In case the different variables considered are observed at
the same set of locations, for instance different air quality
parameters, then the statistical _gain_ of using cokriging
as opposed to direct (univariable) kriging is often modest,
when not negligible. A gain may however be that the prediction
is truly multivariable: in addition to the prediction vector
$\hat{Z(s_0)}=(\hat{Z}_1(s_0),...,\hat{Z}_n(s_0))$, we get the full
covariance matrix of the prediction error [@ver1993multivariable].
Using these prediction error covariances, for any linear combination
of $\hat{Z}(s_0)$, such as $\hat{Z}_2(s_0) - \hat{Z}_1(s_0)$,
we can get the standard error of that combination.
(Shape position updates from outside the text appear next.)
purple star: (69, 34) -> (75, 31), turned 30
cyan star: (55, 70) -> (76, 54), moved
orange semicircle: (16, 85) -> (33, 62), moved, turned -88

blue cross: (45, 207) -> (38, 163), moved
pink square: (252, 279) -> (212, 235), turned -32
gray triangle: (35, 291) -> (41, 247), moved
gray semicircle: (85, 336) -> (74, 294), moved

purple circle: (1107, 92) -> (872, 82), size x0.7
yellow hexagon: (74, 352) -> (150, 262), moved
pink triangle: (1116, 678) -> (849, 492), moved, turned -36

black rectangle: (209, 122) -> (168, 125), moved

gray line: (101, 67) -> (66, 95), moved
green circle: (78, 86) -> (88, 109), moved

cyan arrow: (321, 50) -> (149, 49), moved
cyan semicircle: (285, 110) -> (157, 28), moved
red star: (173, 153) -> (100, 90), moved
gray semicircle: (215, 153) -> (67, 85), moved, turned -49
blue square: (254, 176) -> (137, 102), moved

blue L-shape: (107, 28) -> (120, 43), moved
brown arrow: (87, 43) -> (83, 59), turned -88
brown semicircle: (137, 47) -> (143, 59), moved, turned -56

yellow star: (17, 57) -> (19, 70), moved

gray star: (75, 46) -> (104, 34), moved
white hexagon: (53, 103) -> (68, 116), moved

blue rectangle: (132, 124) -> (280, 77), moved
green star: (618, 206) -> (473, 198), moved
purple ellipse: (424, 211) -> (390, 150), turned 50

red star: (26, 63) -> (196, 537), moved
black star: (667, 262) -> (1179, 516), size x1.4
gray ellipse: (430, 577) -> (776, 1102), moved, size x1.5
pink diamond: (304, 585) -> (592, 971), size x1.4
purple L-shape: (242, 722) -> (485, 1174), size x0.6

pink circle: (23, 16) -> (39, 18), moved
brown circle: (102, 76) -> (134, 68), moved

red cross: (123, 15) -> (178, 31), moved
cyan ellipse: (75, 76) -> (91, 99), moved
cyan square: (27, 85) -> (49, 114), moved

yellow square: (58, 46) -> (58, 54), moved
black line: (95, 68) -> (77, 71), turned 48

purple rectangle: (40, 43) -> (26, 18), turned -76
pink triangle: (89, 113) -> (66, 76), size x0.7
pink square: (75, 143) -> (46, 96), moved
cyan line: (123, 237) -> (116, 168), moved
Although sets of direct and cross-variograms can be computed
and fitted automatically, multivariable geostatistical modelling
becomes quickly hard to manage when the number of variables gets
large, because the number of direct and cross-variograms required
is $n(n+1)/2$.

In case different variables refer to the same variable taken at
different time steps, one could use a multivariable (cokriging)
prediction approach, but this would not allow for interpolation
between two time steps. For this, and for handling the case of
having data observed at many time instances, one can also model
its variation as a function of continuous space _and_ time, as of
$Z(s,t)$, which we will do in the next section.

## Spatiotemporal geostatistics {#sec-stgeos}

\index{kriging!spatiotemporal}
Spatiotemporal geostatistical processes are modelled as variables
having a value everywhere in space and time, $Z(s,t)$, with $s$ and
$t$ the continuously indexed space and time index. Given observations
$Z(s_i,t_j)$ and a variogram (covariance) model $\gamma(s,t)$ we can
predict $Z(s_0,t_0)$ at arbitrary space/time locations $(s_0,t_0)$
using standard Gaussian process theory.

Several books have been written recently about modern approaches
to handling and modelling spatiotemporal geostatistical data,
including @wikle2019spatio and @blangiardo2015spatial. Here,
we will use @RJ-2016-014 and give some simple examples using the
dataset also used for the previous chapter.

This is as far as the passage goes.